Assignment: Exactly as written, output each record given below.

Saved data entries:

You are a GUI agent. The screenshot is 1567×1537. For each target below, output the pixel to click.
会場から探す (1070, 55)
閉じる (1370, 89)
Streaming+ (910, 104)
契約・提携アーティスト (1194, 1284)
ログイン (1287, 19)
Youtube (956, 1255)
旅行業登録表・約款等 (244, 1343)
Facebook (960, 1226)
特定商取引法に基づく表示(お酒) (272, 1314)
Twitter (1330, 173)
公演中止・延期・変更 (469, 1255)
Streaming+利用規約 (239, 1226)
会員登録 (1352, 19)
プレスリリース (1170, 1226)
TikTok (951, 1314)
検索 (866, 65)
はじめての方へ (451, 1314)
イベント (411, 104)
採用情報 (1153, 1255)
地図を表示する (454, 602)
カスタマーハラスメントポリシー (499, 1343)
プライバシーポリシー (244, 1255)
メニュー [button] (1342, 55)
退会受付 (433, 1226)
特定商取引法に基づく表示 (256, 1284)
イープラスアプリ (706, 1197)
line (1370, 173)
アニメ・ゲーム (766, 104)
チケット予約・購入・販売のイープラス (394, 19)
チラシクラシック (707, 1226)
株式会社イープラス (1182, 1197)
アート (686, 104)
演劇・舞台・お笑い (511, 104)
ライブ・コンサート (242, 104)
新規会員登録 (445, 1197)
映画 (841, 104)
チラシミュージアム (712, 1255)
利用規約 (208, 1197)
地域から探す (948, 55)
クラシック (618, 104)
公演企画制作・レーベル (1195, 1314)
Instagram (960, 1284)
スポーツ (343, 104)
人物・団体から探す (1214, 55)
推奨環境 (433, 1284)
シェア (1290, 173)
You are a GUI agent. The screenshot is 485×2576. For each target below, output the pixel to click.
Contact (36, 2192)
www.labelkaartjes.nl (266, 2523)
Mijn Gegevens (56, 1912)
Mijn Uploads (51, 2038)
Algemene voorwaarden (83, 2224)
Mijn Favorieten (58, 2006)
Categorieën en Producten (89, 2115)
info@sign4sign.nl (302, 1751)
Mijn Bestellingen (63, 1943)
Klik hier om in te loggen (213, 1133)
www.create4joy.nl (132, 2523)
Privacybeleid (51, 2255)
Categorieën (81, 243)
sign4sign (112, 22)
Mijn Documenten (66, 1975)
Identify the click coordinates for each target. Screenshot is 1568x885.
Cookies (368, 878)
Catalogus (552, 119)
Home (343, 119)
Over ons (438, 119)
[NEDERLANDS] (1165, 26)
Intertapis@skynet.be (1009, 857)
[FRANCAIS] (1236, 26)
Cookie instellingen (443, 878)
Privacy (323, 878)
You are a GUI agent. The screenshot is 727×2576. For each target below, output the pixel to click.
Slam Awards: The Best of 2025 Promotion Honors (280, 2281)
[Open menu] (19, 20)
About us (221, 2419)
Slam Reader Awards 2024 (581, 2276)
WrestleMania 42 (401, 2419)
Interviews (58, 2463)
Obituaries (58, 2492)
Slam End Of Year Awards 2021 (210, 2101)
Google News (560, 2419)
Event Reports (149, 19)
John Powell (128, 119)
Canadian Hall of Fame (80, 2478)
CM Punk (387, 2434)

Response below:
You are a GUI agent. The screenshot is 1567×1537. For each target below, output the pixel to click.
会場から探す (1070, 55)
閉じる (1370, 89)
Streaming+ (910, 104)
契約・提携アーティスト (1194, 1284)
ログイン (1287, 19)
Youtube (956, 1255)
旅行業登録表・約款等 (244, 1343)
Facebook (960, 1226)
特定商取引法に基づく表示(お酒) (272, 1314)
Twitter (1330, 173)
公演中止・延期・変更 (469, 1255)
Streaming+利用規約 (239, 1226)
会員登録 (1352, 19)
プレスリリース (1170, 1226)
TikTok (951, 1314)
検索 (866, 65)
はじめての方へ (451, 1314)
イベント (411, 104)
採用情報 (1153, 1255)
地図を表示する (454, 602)
カスタマーハラスメントポリシー (499, 1343)
プライバシーポリシー (244, 1255)
メニュー [button] (1342, 55)
退会受付 (433, 1226)
特定商取引法に基づく表示 (256, 1284)
イープラスアプリ (706, 1197)
line (1370, 173)
アニメ・ゲーム (766, 104)
チケット予約・購入・販売のイープラス (394, 19)
チラシクラシック (707, 1226)
株式会社イープラス (1182, 1197)
アート (686, 104)
演劇・舞台・お笑い (511, 104)
ライブ・コンサート (242, 104)
新規会員登録 (445, 1197)
映画 (841, 104)
チラシミュージアム (712, 1255)
利用規約 (208, 1197)
地域から探す (948, 55)
クラシック (618, 104)
公演企画制作・レーベル (1195, 1314)
Instagram (960, 1284)
スポーツ (343, 104)
人物・団体から探す (1214, 55)
推奨環境 (433, 1284)
シェア (1290, 173)
You are a GUI agent. The screenshot is 485×2576. For each target below, output the pixel to click.
Contact (36, 2192)
www.labelkaartjes.nl (266, 2523)
Mijn Gegevens (56, 1912)
Mijn Uploads (51, 2038)
Algemene voorwaarden (83, 2224)
Mijn Favorieten (58, 2006)
Categorieën en Producten (89, 2115)
info@sign4sign.nl (302, 1751)
Mijn Bestellingen (63, 1943)
Klik hier om in te loggen (213, 1133)
www.create4joy.nl (132, 2523)
Privacybeleid (51, 2255)
Categorieën (81, 243)
sign4sign (112, 22)
Mijn Documenten (66, 1975)
Identify the click coordinates for each target. Screenshot is 1568x885.
Cookies (368, 878)
Catalogus (552, 119)
Home (343, 119)
Over ons (438, 119)
[NEDERLANDS] (1165, 26)
Intertapis@skynet.be (1009, 857)
[FRANCAIS] (1236, 26)
Cookie instellingen (443, 878)
Privacy (323, 878)
You are a GUI agent. The screenshot is 727×2576. For each target below, output the pixel to click.
Slam Awards: The Best of 2025 Promotion Honors (280, 2281)
[Open menu] (19, 20)
About us (221, 2419)
Slam Reader Awards 2024 (581, 2276)
WrestleMania 42 (401, 2419)
Interviews (58, 2463)
Obituaries (58, 2492)
Slam End Of Year Awards 2021 (210, 2101)
Google News (560, 2419)
Event Reports (149, 19)
John Powell (128, 119)
Canadian Hall of Fame (80, 2478)
CM Punk (387, 2434)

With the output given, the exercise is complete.